My name is Krystal Peartree. I‘m a New York native and currently live in the Parkchester section of the Bronx, but grew up in the Hunts Point neighborhood of the South Bronx. I’ve just started a position at the NYC Department of Environmental Protection as an Analyst of M/WBE Programs. I’ve worked a majority of my career in Community and Economic Development, mostly in marginalized communities like the South Bronx. I’ll be completing my Masters in City and Regional Planning from the Pratt Institute in December 2013.
How did you first get involved in PB, and why?
I first became involved in PB back in October 2012 when I volunteered as a delegate with NYC Council District 8. Although I wasn’t a typical constituent of the district because I didn’t live or work in the district, civic engagement processes that give the decision making power back to the people have always been somewhat of an interest to me since I was a child. I got involved simply because it matters.
Being able to make people aware of the power in numbers and the power in community is major.
What did you end up doing in the PB process?

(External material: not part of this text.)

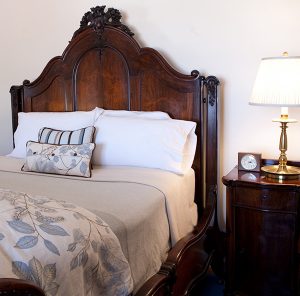 What are the coordinates of `blanket` in the screenshot? It's located at (68, 251). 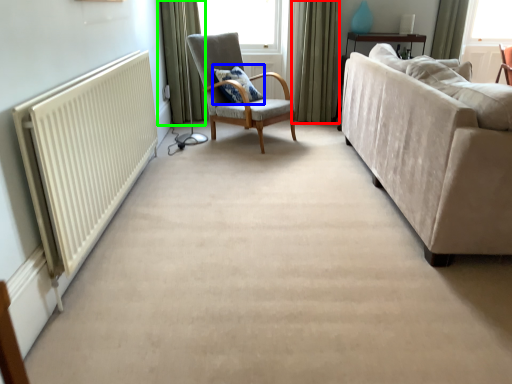 Question: Which object is the farthest from curtain (highlighted by a red box)? Choose among these: pillow (highlighted by a blue box) or curtain (highlighted by a green box).

Choices:
 (A) pillow
 (B) curtain

Answer: (B) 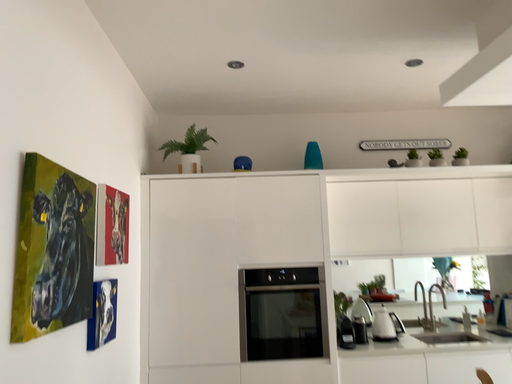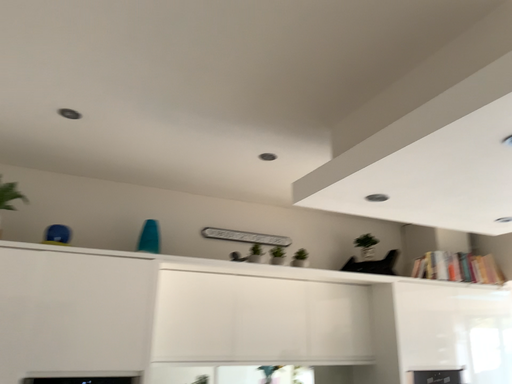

I worked for months as a delegate on the Parks Committee, from which one of the winning projects hailed (Jefferson Park Renovations). Specifically, I toured a number of sites that were suggested during the neighborhood assemblies and developed two project proposals, one of which was for a park in the Mott Haven area of the Bronx. This was important to me because there were not many projects geographically located in the Bronx, and although I don’t live in Mott Haven, it felt good to be giving back to my community in a broader sense. I also volunteered during voting week where I registered hundreds of PB voters.
What most surprised you about your experience with PB?
Over the years, with my interest and line of work, I’ve experienced and participated in numerous community engagement efforts, all in regards to very passionate issues such as education reform and environmental justice that specifically affect communities of color. What made my experience with PB different was really me developing a long term commitment to the cause and to the process.
My “ah-ha” moment came to me when I attended the Annual Participatory Budgeting Conference in Chicago back in May 2013. It wasn’t until then at the conference, where I met people from all over the world, that I realized how huge this thing (PB) really was! And it made me even more excited and passionate about it all.
What were the biggest impacts of PB on the community? On you as a person?
I believe the biggest impact PB had on the community was gaining a greater sense of awareness. Being able to make people aware of the power in numbers and the power in community is major.